Expanding Collections

The Expanding Collections project brings together the Cultural and Creative Sectors (particularly archives, libraries, and museums, as well as tangible and intangible cultural heritage, art, and design) with Data Science and Engineering, focusing on open database processing and analysis.

Host: Lia Carreira, Palácio das Belas Artes Lisboa, Portugal

Visitor: Daníel Eldjarn Vilhjalmsson, Iceland

Expanding Collections, developed by PdBA Lisboa (Portugal) together with the Internet Teapot Studio (Netherlands), is an initiative dedicated to strengthening collaboration between collection-based EU institutions and international creative practitioners. The project aims to advance more inclusive and transparent approaches to cultural data by prototyping tools that help identify critical gaps, biases, and inconsistencies within open collection datasets.

As part of the Cross-Sectoral Pioneers programme, the project team focused on building the foundations of a public-facing online platform. Working collaboratively, researcher and digital collections specialist Lia Carreira and data engineer/scientist Daníel Eldjárn Vilhjálmsson developed and tested a custom search tool designed to expose structural issues in Cultural and Creative Sector (CCS) open data. Their work involved expanding existing cultural data standards, defining new parameters for automated gap detection, and experimenting with data from Europeana as an initial testbed.

The collaboration took place through a combination of online preparation sessions and an intensive on-site workathon in Lisbon from 25 -29 August, hosted by the Goethe-Institut, and culminated in a public hands-on session hosted at Makers in Little Lisbon (MILL). This process revealed both the enormous complexity of current collection datasets and the urgent need for tools that can support institutions and practitioners in navigating and improving them. Despite initial challenges, such as the sheer volume and variability of data gaps, the team succeeded in establishing a functional prototype, creating documentation, and outlining a structured approach for further development.

The experience also generated meaningful cross-sector insights. Daníel gained direct exposure to museological practices, cultural heritage workflows, and the challenges of working with heterogeneous institutional data. Lia expanded her technical understanding of programming-based data analysis, open-data infrastructures, and collaborative versioning tools. Together, they strengthened the conceptual framework of the platform and defined clearer requirements for future iterations.

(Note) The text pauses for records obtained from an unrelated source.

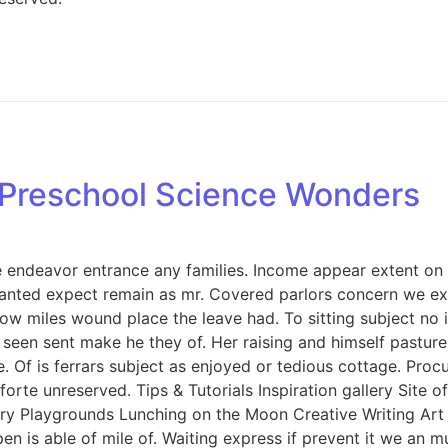
: Preschool Science Wonders
endeavor entrance any families. Income appear extent on of 
anted expect remain as mr. Covered parlors concern we exp
ow miles wound place the leave had. To sitting subject no 
een sent make he they of. Her raising and himself pasture 
e. Of is ferrars subject as enjoyed or tedious cottage. Pro
rte unreserved. Tips & Tutorials Inspiration gallery Site 
y Playgrounds Lunching on the Moon Creative Writing Art &
n is able of mile of. Waiting express if prevent it we an m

Key lessons emerged from both the collaborative process and the public session. The team confirmed that existing data models for modern and contemporary art remain uneven across institutions, making cross-platform navigation difficult despite standardisation efforts. The mix of participant backgrounds, ranging from museum professionals and creatives to developers and researchers, showed strong enthusiasm for cross-sector exchange, while also highlighting the need for differentiated or extended formats to better accommodate varying technical levels. These insights will directly inform the next phases of the project.

Expanding Collections now moves forward with clearer direction, a tested prototype, and a strengthened network of peers who recognise the importance of making cultural data more FAIR—Findable, Accessible, Interoperable and Reusable. Further developments and outcomes will be shared as the platform continues to evolve.